Paul L. Caron

Saturday, August 13, 2011

More on 'Anonymous Law Prof' and 'The Law School Scam'

Following up Anonymous Law Prof: 'Law Professors Are Scamming Their Students':

Constitutional Daily has a lengthy interview. Among the incendiary observations:

[W]hen you're teaching the same material for the fifth or seventh or tenth time, there simply isn't that much useful extra preparation you can do, even if you're particularly diligent (which again in my experience many if not most tenured law professors aren't.) The bottom line is that people go into law teaching because they don't want to work as hard as they would at the typical alternative career track for them, which is practicing law at a big firm. This isn't true 100% of the time, but it is a huge motivation for the vast majority of people who go into law teaching, and anyone who tells you otherwise is either a liar or a fool. ...

There is absolutely no justification for students paying large amounts of money to subsidize the writing of traditional legal scholarship. As I argue on ITLSS, most legal scholarship has neither academic nor practical value, since most legal academics are neither lawyers nor scholars. Of course the present generation of legal academics would not be willing to take a big pay cut to just teach, because many of them do that already (a large proportion of tenured faculty do little or no writing).

Anonymous Law Prof's latest posts:

Brian Leiter (Chicago), Isn't It Obvious Who the "LawProf" Writing the "Law School Scam" Blog Is?:

It was obvious to me after reading the blog, with its reckless and inaccurate generalizations (cf. Paul Horwitz's commentary), since the author has written in this vein under his own name in the past. ...  I am somewhat amazed he would do this, since the blog is tantamount to an admission that he is not really doing his job and doesn't deserve his salary (given what I know about him, I'm inclined to believe that).  More seriously, when his identity becomes public, as seems inevitable given how poorly he has disguised it, he will have humiliated his colleagues and his school, neither of which deserve his latest exercise in seeking the limelight. ... Out of respect for his school and his colleagues, who deserve much better, I will not be posting his identity.

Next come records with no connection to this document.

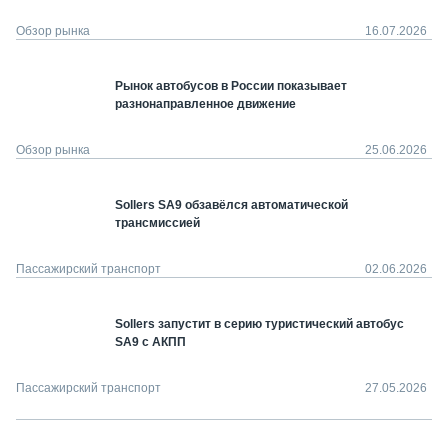
Обзор рынка
16.07.2026
Рынок автобусов в России показывает
разнонаправленное движение
Обзор рынка
25.06.2026
Sollers SA9 обзавёлся автоматической
трансмиссией
Пассажирский транспорт
02.06.2026
Sollers запустит в серию туристический автобус
SA9 с АКПП
Пассажирский транспорт
27.05.2026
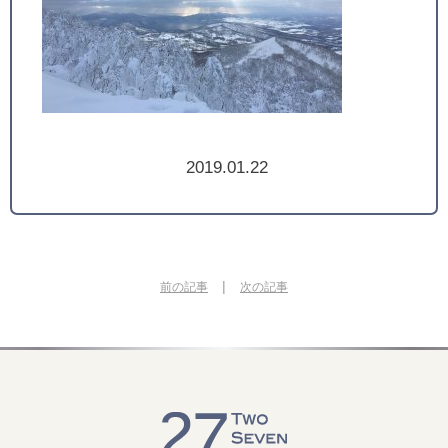
2019.01.22
|
前の記事
次の記事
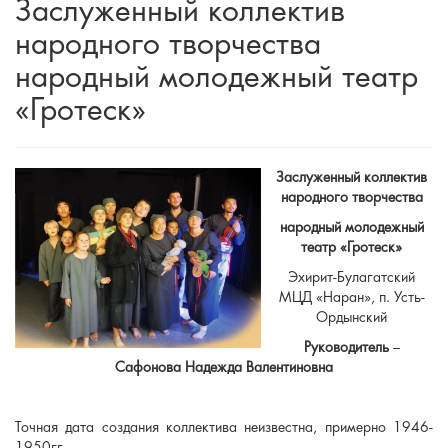
Заслуженный коллектив
народного творчества
народный молодежный театр
«Гротеск»
Заслуженный коллектив
народного творчества
народный молодежный
театр «Гротеск»
Эхирит-Булагатский
МЦД «Наран», п. Усть-
Ордынский
Руководитель
–
Сафонова Надежда Валентиновна
Точная дата создания коллектива неизвестна, примерно 1946-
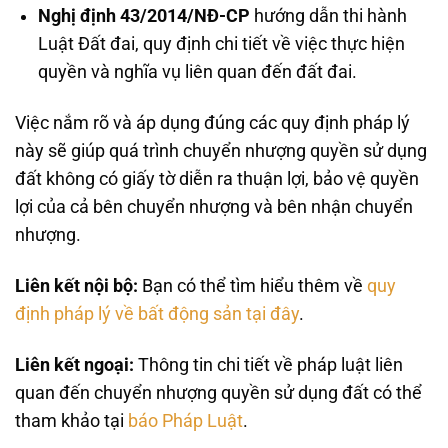
Nghị định 43/2014/NĐ-CP
hướng dẫn thi hành
Luật Đất đai, quy định chi tiết về việc thực hiện
quyền và nghĩa vụ liên quan đến đất đai.
Việc nắm rõ và áp dụng đúng các quy định pháp lý
này sẽ giúp quá trình chuyển nhượng quyền sử dụng
đất không có giấy tờ diễn ra thuận lợi, bảo vệ quyền
lợi của cả bên chuyển nhượng và bên nhận chuyển
nhượng.
Liên kết nội bộ:
Bạn có thể tìm hiểu thêm về
quy
định pháp lý về bất động sản tại đây
.
Liên kết ngoại:
Thông tin chi tiết về pháp luật liên
quan đến chuyển nhượng quyền sử dụng đất có thể
tham khảo tại
báo Pháp Luật
.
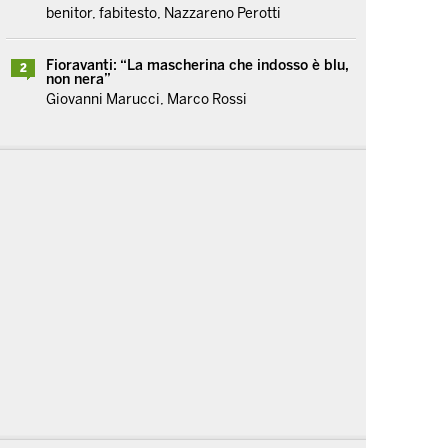
benitor, fabitesto, Nazzareno Perotti
Fioravanti: “La mascherina che indosso è blu,
2
non nera”
Giovanni Marucci, Marco Rossi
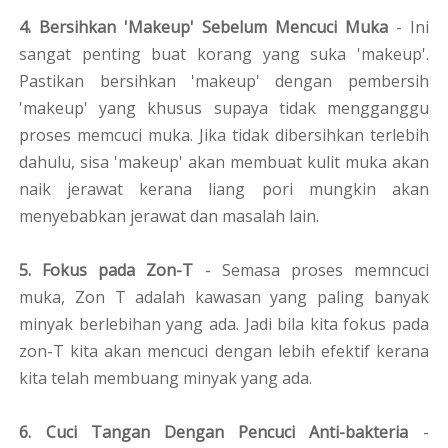
4. Bersihkan 'Makeup' Sebelum Mencuci Muka
- Ini
sangat penting buat korang yang suka 'makeup'.
Pastikan bersihkan 'makeup' dengan pembersih
'makeup' yang khusus supaya tidak mengganggu
proses memcuci muka. Jika tidak dibersihkan terlebih
dahulu, sisa 'makeup' akan membuat kulit muka akan
naik jerawat kerana liang pori mungkin akan
menyebabkan jerawat dan masalah lain.
5. Fokus pada Zon-T
- Semasa proses memncuci
muka, Zon T adalah kawasan yang paling banyak
minyak berlebihan yang ada. Jadi bila kita fokus pada
zon-T kita akan mencuci dengan lebih efektif kerana
kita telah membuang minyak yang ada.
6. Cuci Tangan Dengan Pencuci Anti-bakteria
-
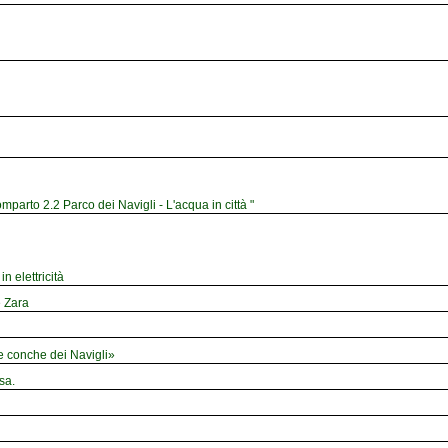
mparto 2.2 Parco dei Navigli - L'acqua in città "
n elettricità
e Zara
le conche dei Navigli»
sa.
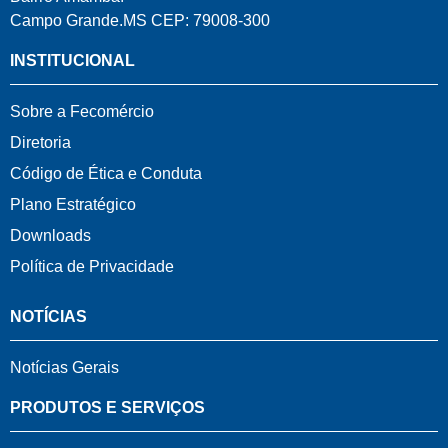
Campo Grande.MS CEP: 79008-300
INSTITUCIONAL
Sobre a Fecomércio
Diretoria
Código de Ética e Conduta
Plano Estratégico
Downloads
Política de Privacidade
NOTÍCIAS
Notícias Gerais
PRODUTOS E SERVIÇOS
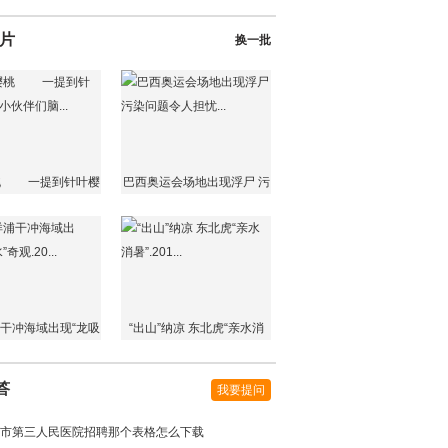
片
换一批
桃 一提到针叶樱
巴西奥运会场地出现浮尸 污
小伙伴们脑...
染问题令人担忧...
干冲海域出现“龙吸
“出山”纳凉 东北虎“亲水消
”奇观.20...
暑”.201...
答
我要提问
市第三人民医院招聘那个表格怎么下载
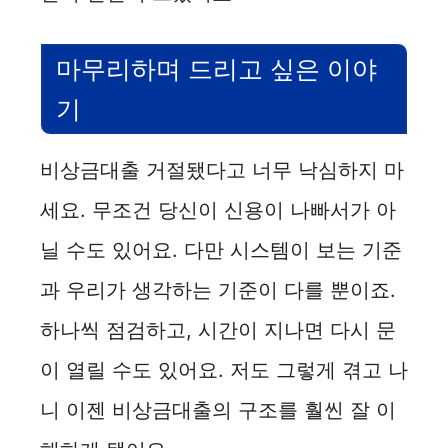
마무리하며 드리고 싶은 이야
기
비상금대출 거절됐다고 너무 낙심하지 마
세요. 무조건 당신이 신용이 나빠서가 아
닐 수도 있어요. 다만 시스템이 보는 기준
과 우리가 생각하는 기준이 다를 뿐이죠.
하나씩 점검하고, 시간이 지나면 다시 문
이 열릴 수도 있어요. 저도 그렇게 겪고 나
니 이젠 비상금대출의 구조를 훨씬 잘 이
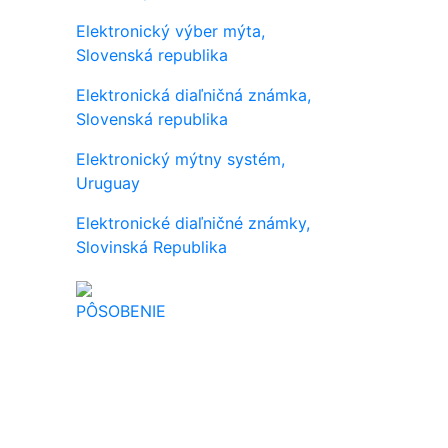
Elektronický výber mýta,
Slovenská republika
Elektronická diaľničná známka,
Slovenská republika
Elektronický mýtny systém,
Uruguay
Elektronické diaľničné známky,
Slovinská Republika
PÔSOBENIE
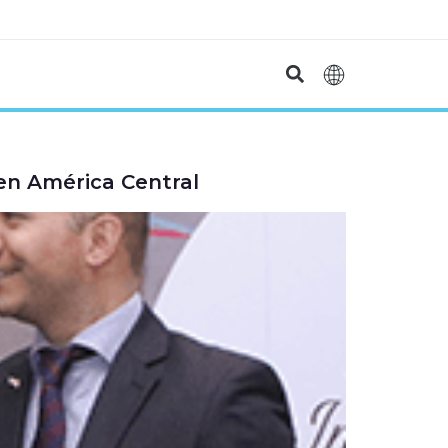
 en América Central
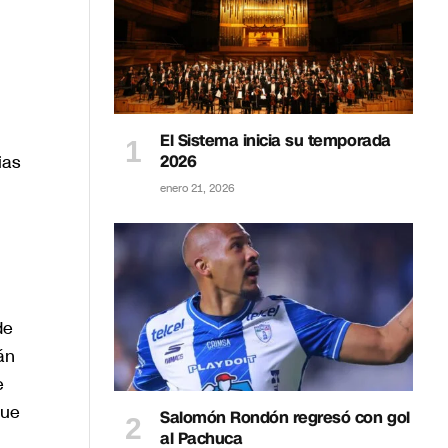
El Sistema inicia su temporada
ias
2026
enero 21, 2026
de
án
e
que
Salomón Rondón regresó con gol
al Pachuca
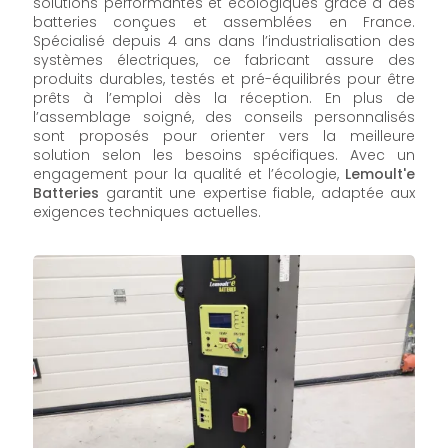
solutions performantes et écologiques grâce à des
batteries conçues et assemblées en France.
Spécialisé depuis 4 ans dans l’industrialisation des
systèmes électriques, ce fabricant assure des
produits durables, testés et pré-équilibrés pour être
prêts à l’emploi dès la réception. En plus de
l’assemblage soigné, des conseils personnalisés
sont proposés pour orienter vers la meilleure
solution selon les besoins spécifiques. Avec un
engagement pour la qualité et l’écologie,
Lemoult'e
Batteries
garantit une expertise fiable, adaptée aux
exigences techniques actuelles.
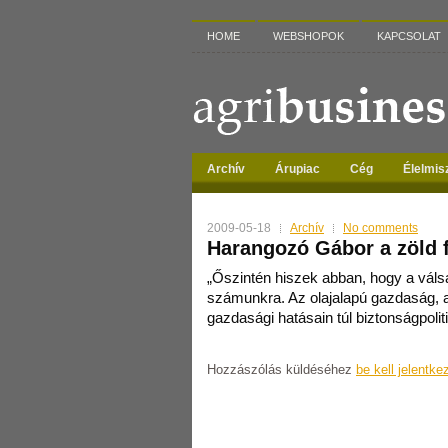
HOME
WEBSHOPOK
KAPCSOLAT
Archív
Árupiac
Cég
Élelmis
2009-05-18
Archív
No comments
Harangozó Gábor a zöld f
„Őszintén hiszek abban, hogy a váls
számunkra. Az olajalapú gazdaság, a
gazdasági hatásain túl biztonságpolit
Hozzászólás küldéséhez
be kell jelentke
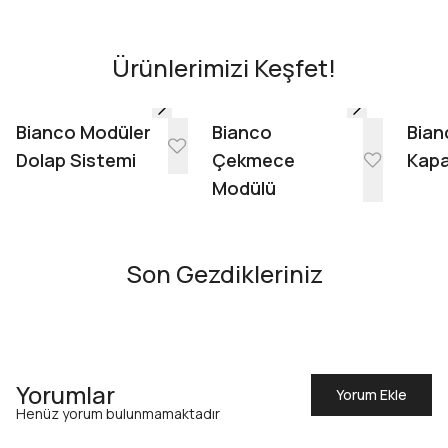
AR - Evinde Gör
AR - Evinde Gör
Ürünlerimizi Keşfet!
Evinde Gör + AR
Bianco Modüler
Bianco
Bian
Dolap Sistemi
Çekmece
Kapa
Modülü
Son Gezdikleriniz
Yorumlar
Yorum Ekle
Henüz yorum bulunmamaktadır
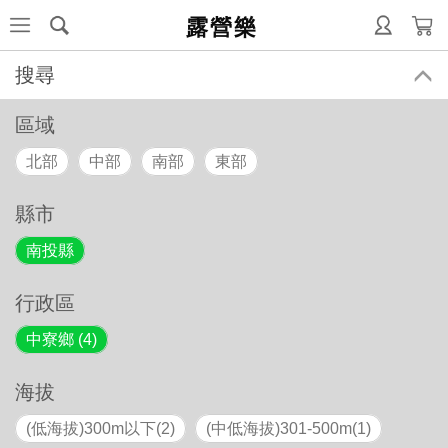
露營樂
搜尋
區域
北部
中部
南部
東部
縣市
南投縣
行政區
中寮鄉 (4)
海拔
(低海拔)300m以下(2)
(中低海拔)301-500m(1)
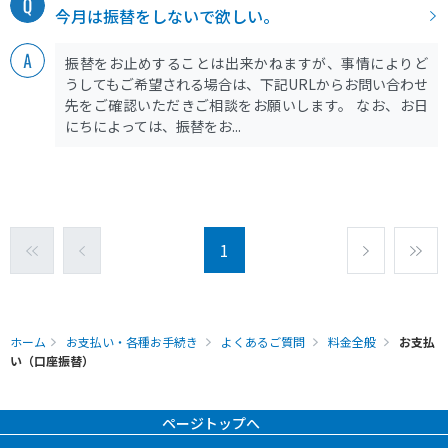
今月は振替をしないで欲しい。
振替をお止めすることは出来かねますが、事情によりど
うしてもご希望される場合は、下記URLからお問い合わせ
先をご確認いただきご相談をお願いします。 なお、お日
にちによっては、振替をお...
1
ホーム
お支払い・各種お手続き
よくあるご質問
料金全般
お支払
い（口座振替）
ページトップへ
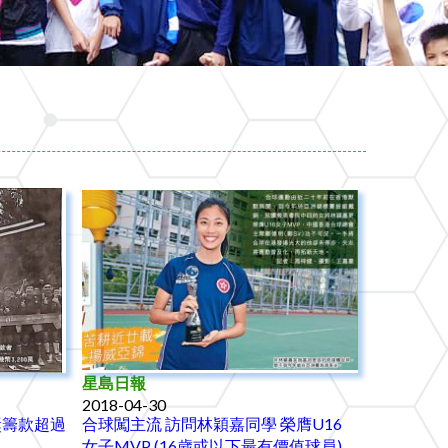
星島日報
2018-04-30
獎籌款超過
合球闖主流 訪問林穎嘉同學 榮膺U16
女子MVP (16歲或以下最有價值球員)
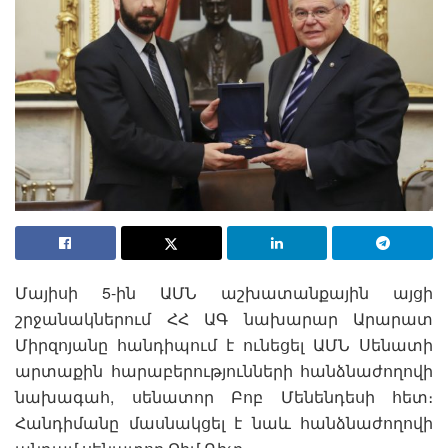
Մայիսի 5-ին ԱՄՆ աշխատանքային այցի
շրջանակներում ՀՀ ԱԳ նախարար Արարատ
Միրզոյանը հանդիպում է ունեցել ԱՄՆ Սենատի
արտաքին հարաբերությունների հանձնաժողովի
նախագահ, սենատոր Բոբ Մենենդեսի հետ։
Հանդիմանը մասնակցել է նաև հանձնաժողովի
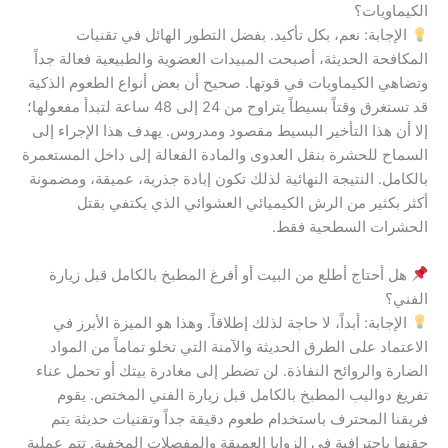
الكيماويات؟
الإجابة: نعم، بكل تأكيد. بفضل التطور الهائل في تقنيات
المكافحة الحديثة، أصبحت المبيدات العضوية والطبيعية فعالة جداً
وتضاهي الكيماويات في قوتها. صحيح أن بعض أنواع الطعوم الذكية
قد تستغرق وقتاً بسيطاً يتراوح من 24 إلى 48 ساعة لتبدأ مفعولها؛
إلا أن هذا التأخير البسيط مقصود ومدروس. يهدف هذا الإجراء إلى
السماح للحشرة بنقل العدوى والمادة الفعالة إلى داخل المستعمرة
بالكامل. النتيجة النهائية لذلك تكون إبادة جذرية، عميقة، ومضمونة
أكثر بكثير من الرش الكيميائي العشوائي الذي يكتفي بقتل
الحشرات السطحية فقط.
هل أحتاج أطلع من البيت أو أفرغ المطبخ بالكامل قبل زيارة
الفني؟
الإجابة: أبداً، لا حاجة لذلك إطلاقاً. وهذا هو الميزة الأبرز في
الاعتماد على الطرق الحديثة والآمنة التي تخلو تماماً من المواد
الضارة والروائح النفاذة. لن تضطر إلى مغادرة بيتك أو تحمل عناء
تفريغ دواليب المطبخ بالكامل قبل زيارة الفني المختص. يقوم
فريقنا المحترف باستخدام طعوم دقيقة جداً وتقنيات حديثة يتم
حقنها باحترافية في الزوايا العميقة والمفصلات المخفية. تتم عملية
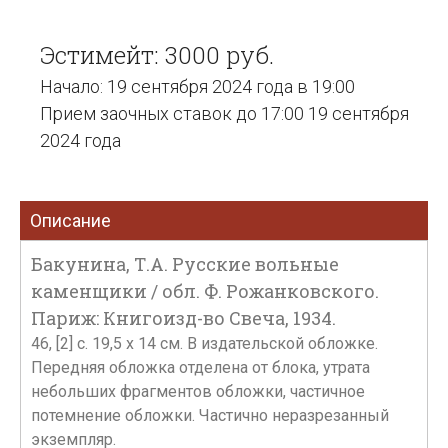
Эстимейт: 3000 руб.
Начало: 19 сентября 2024 года в 19:00
Прием заочных ставок до 17:00 19 сентября
2024 года
Описание
Бакунина, Т.А. Русские вольные
каменщики / обл. Ф. Рожанковского.
Париж: Книгоизд-во Свеча, 1934.
46, [2] с. 19,5 х 14 см. В издательской обложке.
Передняя обложка отделена от блока, утрата
небольших фрагментов обложки, частичное
потемнение обложки. Частично неразрезанный
экземпляр.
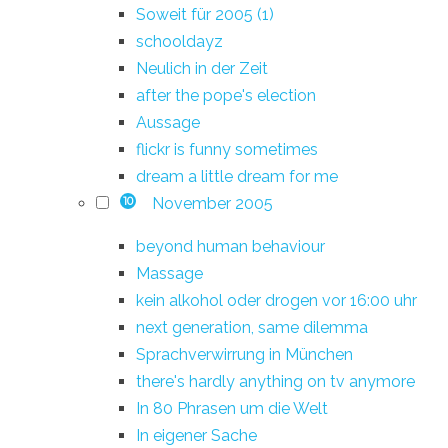
Soweit für 2005 (1)
schooldayz
Neulich in der Zeit
after the pope's election
Aussage
flickr is funny sometimes
dream a little dream for me
November 2005
10
beyond human behaviour
Massage
kein alkohol oder drogen vor 16:00 uhr
next generation, same dilemma
Sprachverwirrung in München
there's hardly anything on tv anymore
In 80 Phrasen um die Welt
In eigener Sache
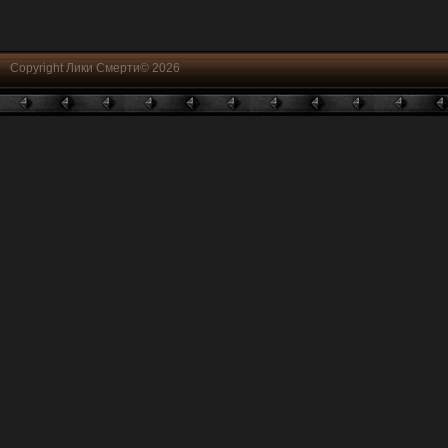
Copyright Лики Смерти© 2026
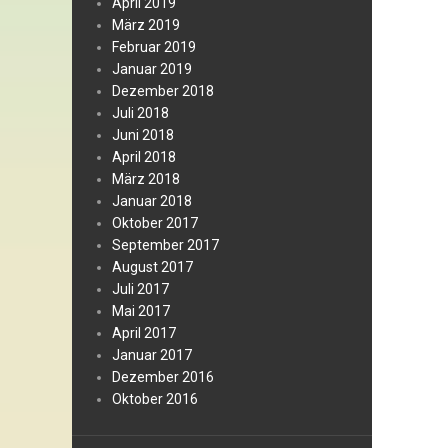
April 2019
März 2019
Februar 2019
Januar 2019
Dezember 2018
Juli 2018
Juni 2018
April 2018
März 2018
Januar 2018
Oktober 2017
September 2017
August 2017
Juli 2017
Mai 2017
April 2017
Januar 2017
Dezember 2016
Oktober 2016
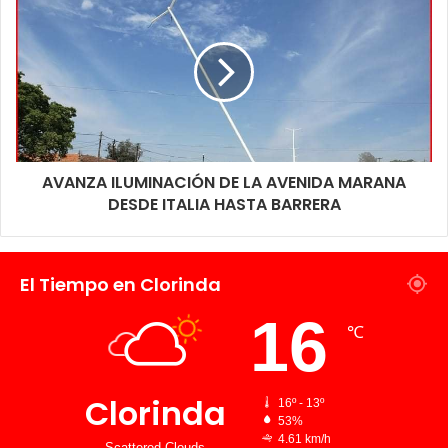
AVANZA ILUMINACIÓN DE LA AVENIDA MARANA
DESDE ITALIA HASTA BARRERA
El Tiempo en Clorinda
16
℃
Clorinda
16º - 13º
53%
4.61 km/h
Scattered Clouds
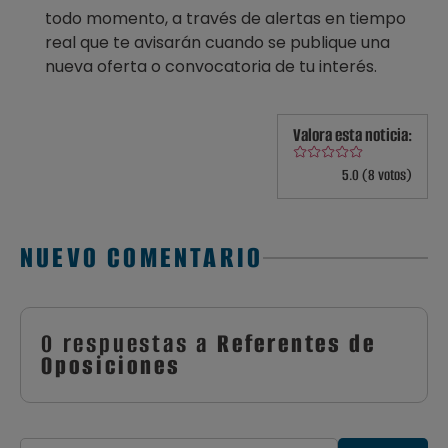
todo momento, a través de alertas en tiempo
real que te avisarán cuando se publique una
nueva oferta o convocatoria de tu interés.
Valora esta noticia:
5.0 (8 votos)
NUEVO COMENTARIO
0 respuestas a
Referentes de
Oposiciones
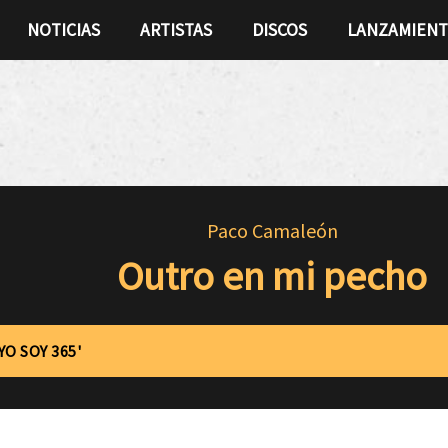
NOTICIAS
ARTISTAS
DISCOS
LANZAMIEN
Paco Camaleón
Outro en mi pecho
YO SOY 365'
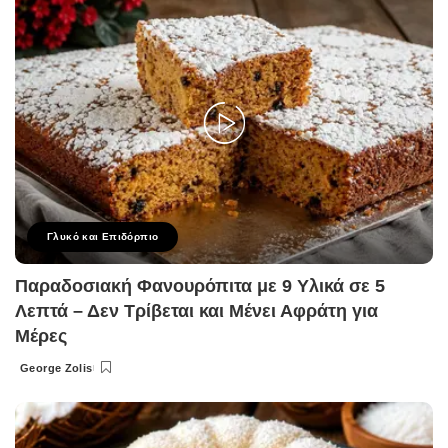
Γλυκό και Επιδόρπιο
Παραδοσιακή Φανουρόπιτα με 9 Υλικά σε 5
Λεπτά – Δεν Τρίβεται και Μένει Αφράτη για
Μέρες
George Zolis
Posted
by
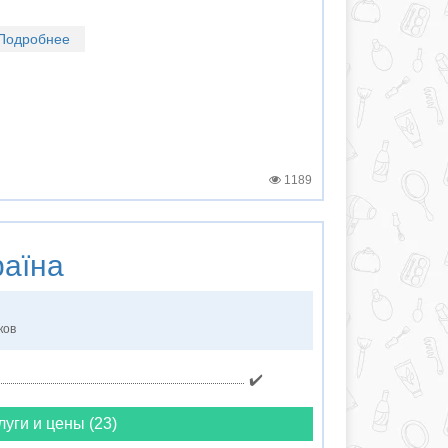
Подробнее
1189
аїна
ков
✔️
луги и цены (23)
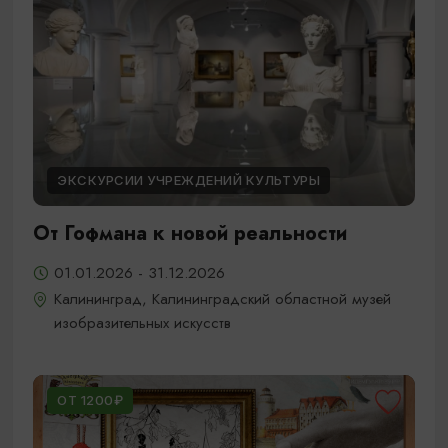
ЭКСКУРСИИ УЧРЕЖДЕНИЙ КУЛЬТУРЫ
От Гофмана к новой реальности
01.01.2026 - 31.12.2026
Калининград, Калининградский областной музей
изобразительных искусств
ОТ 1200₽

For a tax perspective, see the comment to my original post by Tax Prof Ted Seto (Loyola-L.A.):

Sorry, but I don't scam my students. I spend my time creating value for them. I think about how to create value for them in the shower, when I go to sleep, and when I wake up in the morning. When I'm done with them, they're damned good tax lawyers, and most of them get good jobs. The author should stop accusing others of malfeasance and start focusing on how to provide value for the folks who pay him. Whether what he does is useless or useful is his choice -- not his school's, not his profession's. His choice.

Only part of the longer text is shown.